The relevance of the proposed machine learning approach to the problem domain is not an issue. Random Forest models have successfully identified patterns of crop diseases in leguminous systems with highly accurate classifications (
Cho, 2024), whereas intercropping systems utilizing sorghum under rainfed vertisols reveal that yield improvement according to Land Equivalent Ratio (LER) is contingent upon treatment-level data that cannot be captured by linear models during different seasons (
Sujathamma and Nedunchezhiyan, 2024). In other words, a combination of machine learning algorithms for the processing of multi-feature time series agricultural data is not only computationally convenient; it is a necessity, as the output variable-in this case, lentil-equivalent yields-is influenced by nutrients, soil biology and seasonality.
While all these developments have been made, there is still a major issue: no such research exists in which an ensemble approach using RF-LSTM has been applied to predict INM treatments in the context of an intercropping system involving lentil-sorghum crops. Machine learning models that have been proposed for similar agronomic settings either use monocrop datasets, thus not capturing the competition between the species
(Prodhan et al., 2022; Corrales et al., 2022), or miss out on soil biological factors, including dehydrogenase activity, microbial biomass carbon content and AMF colonization, which have been proven sensitive to organic fertilizers
(Sharma et al., 2021). Also, there have been no attempts by any machine learning models to consider the season-dependent impact of organic fertilizer application on soil organic carbon and subsequent crop yields, which can be successfully accounted for using LSTM models. This study bridges those gaps, employing the knowledge from two kharif seasons of agronomic, soil biological and meteorological data through a valid RF-LSTM ensemble.
The present investigation was accordingly structured around three objectives: first, to characterise the agronomic response of lentil-sorghum intercropping to seven INM treatments across two kharif seasons under field conditions at Pattukottai; second, to build and validate a hybrid RF-LSTM model capable of predicting lentil equivalent yield and soil organic carbon dynamics from field-collected soil, crop and weather data and third, to extract from that model a ranked account of the agronomic and environmental variables most responsible for yield variability, so that the findings carry practical relevance beyond the single experimental site.

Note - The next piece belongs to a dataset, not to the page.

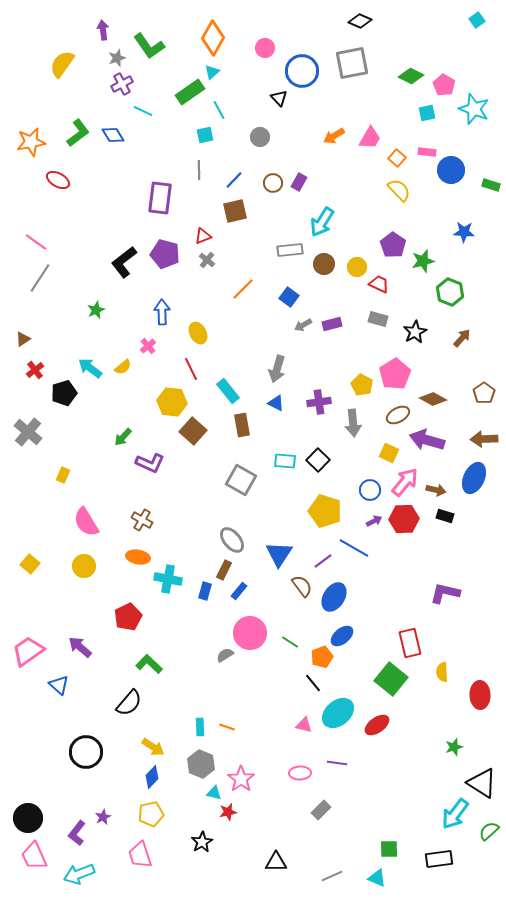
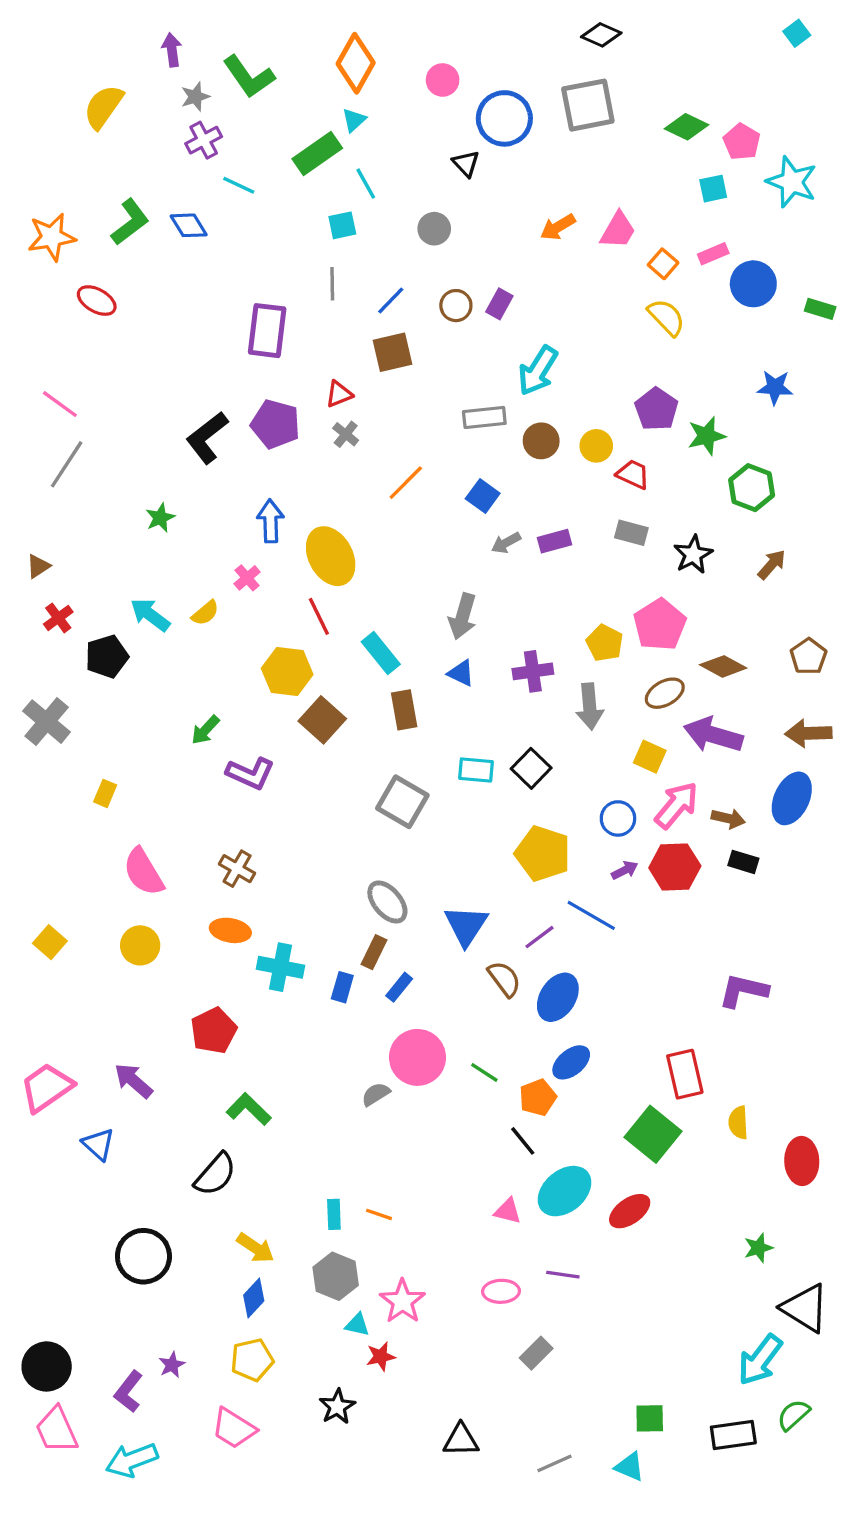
pink rectangle: (427, 152) -> (713, 254), turned -30
yellow ellipse: (198, 333) -> (331, 556), size x1.6
green semicircle: (489, 831) -> (793, 1415), moved
pink trapezoid: (140, 855) -> (234, 1428), turned -40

Literature review and research gap analysis
Summary of representative studies (2020-2025)
Table 1 synthesises twelve peer-reviewed studies published between 2020 and 2025 that addressed, individually or in combination, INM in legume-cereal systems, machine learning applications in nutrient and yield prediction and soil biological response to organic inputs.
Identified research gaps
As shown in Table 1, there exist four major gaps that the current study intends to address, based on the systematic review of literature. Gap 1: To date, there are no published studies where the hybrid approach of RF-LSTM is used to predict INM treatment data in an intercrop of lentils and sorghum. Machine learning methods, either those used to analyze monoculture datasets
(Prodhan et al., 2022; Corrales et al., 2022) or excluding organic predictors
(Droutsas et al., 2022), were applied to solve agroecological problems. Gap 2: Despite the high responsiveness of soil biological parameters (dehydrogenase activity, microbial biomass carbon, AMF colonisation) to the impact of organic fertilizers
(Sharma et al., 2021), none of the intercrop models described in the literature have considered them as independent or dependent variables. Gap 3: The impact of organic manure application in one season on the SOC level and yield in subsequent seasons has not yet been captured by any ML model except for the traditional regression-based approach which does not have memory of consecutive soil state changes. Gap 4: Decision-support outputs (Feature ranking leading to management recommendations) have never appeared in the literature among agronomic INM models.